Antonio J. Giraldez, Ph.D.
Professor, Yale UniversityWebsite
Antonio Giraldez studied chemistry and molecular biology at the University of Cadiz and the University Autonoma of Madrid. During his undergraduate degree, he worked with Gines Morata at the Centro de Biología Molecular in Madrid. Giraldez did his Ph.D. with Stephen Cohen at the European Molecular Biology Laboratory (Heidelberg) (1998–2002) and a postdoc with Alex Schier at the Skirball Institute (New York University) and Harvard University (2003–2006).
Giraldez established his laboratory at Yale in 2007, where he investigates the regulatory codes that shape gene expression during embryonic development. He was director of graduate studies (2012–2016) and is currently chair of the Genetics Department. The Giraldez laboratory studies the gene regulatory networks that control vertebrate development using zebra fish as a model system. Initially focused on the function of microRNAs in development, the Giraldez lab has uncovered conserved principles in the microRNA pathway, including the identification of a novel microRNA (miRNA) family (miR-430) that regulates the maternal-to-zygotic transition, the identification of deadenylation as one of the molecular mechanisms that mediate miRNA-mediated repression, the regulation of the transforming growth factor beta (TGFß) signaling by miRNAs and the identification of a novel miRNA processing pathway independent of Dicer function.
Recently, the Giraldez lab has used zebra-fish models and chemo-behavioral fingerprinting to understand how disrupting development can lead to human disorders and identify therapeutic drugs.
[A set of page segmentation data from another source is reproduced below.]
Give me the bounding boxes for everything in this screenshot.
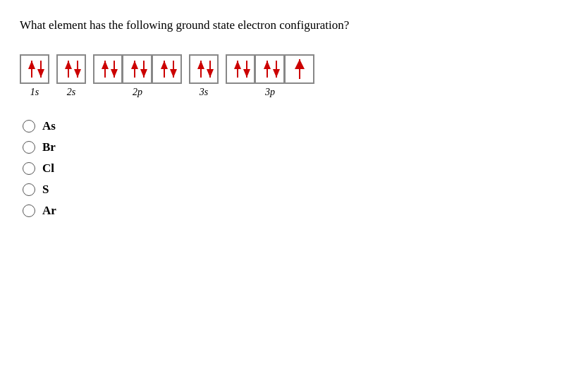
orbital-label-1s: 1s [30,87,39,98]
orbital-box-1s1 [20,54,49,84]
radio-s[interactable] [23,183,35,196]
choice-label-s: S [42,183,49,197]
orbital-group-3s: 3s [189,54,219,98]
radio-cl[interactable] [23,162,35,175]
orbital-boxes-3p [226,54,314,84]
choice-br[interactable]: Br [23,140,568,154]
orbital-label-2s: 2s [67,87,75,98]
orbital-box-3s1 [189,54,219,84]
question-text: What element has the following ground st… [20,17,386,35]
orbital-box-3p3 [285,54,314,84]
choice-label-cl: Cl [42,161,54,176]
choice-ar[interactable]: Ar [23,204,568,218]
orbital-group-3p: 3p [226,54,314,98]
choice-label-as: As [42,119,56,133]
orbital-diagram: 1s 2s [20,54,568,98]
orbital-boxes-2p [93,54,182,84]
choice-cl[interactable]: Cl [23,161,568,176]
orbital-label-3s: 3s [200,87,208,98]
orbital-box-2p1 [93,54,123,84]
orbital-box-2p3 [152,54,182,84]
orbital-group-2s: 2s [56,54,86,98]
orbital-boxes-1s [20,54,49,84]
choice-as[interactable]: As [23,119,568,133]
radio-as[interactable] [23,120,35,133]
radio-br[interactable] [23,141,35,154]
orbital-label-3p: 3p [265,87,275,98]
orbital-box-2p2 [123,54,152,84]
orbital-label-2p: 2p [133,87,142,98]
choice-label-br: Br [42,140,56,154]
orbital-box-3p2 [255,54,285,84]
radio-ar[interactable] [23,204,35,217]
choice-label-ar: Ar [42,204,56,218]
choice-s[interactable]: S [23,183,568,197]
orbital-group-1s: 1s [20,54,49,98]
orbital-boxes-2s [56,54,86,84]
orbital-box-2s1 [56,54,86,84]
orbital-group-2p: 2p [93,54,182,98]
orbital-box-3p1 [226,54,255,84]
orbital-boxes-3s [189,54,219,84]
answer-choices: As Br Cl S Ar [23,119,568,218]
In a CNTNAP2 mutant line, his lab performed behavioral profiling and has identified estrogenic compounds in chemical suppressor screenings, suggesting that estrogens serve as modifiers of excitatory-inhibitory circuits, dampening the adverse effects of loss of an autism risk gene during brain development. The Giraldez lab has also developed molecular and genomic tools for developmental biology, including characterizing the molecular features that influence single-guide RNA (sgRNA) stability, activity and loading into CRISPR associated protein 9 (Cas9) in vivo and developing a novel high-throughput RNA-element selection assay (RESA) to identify RNA regulatory elements.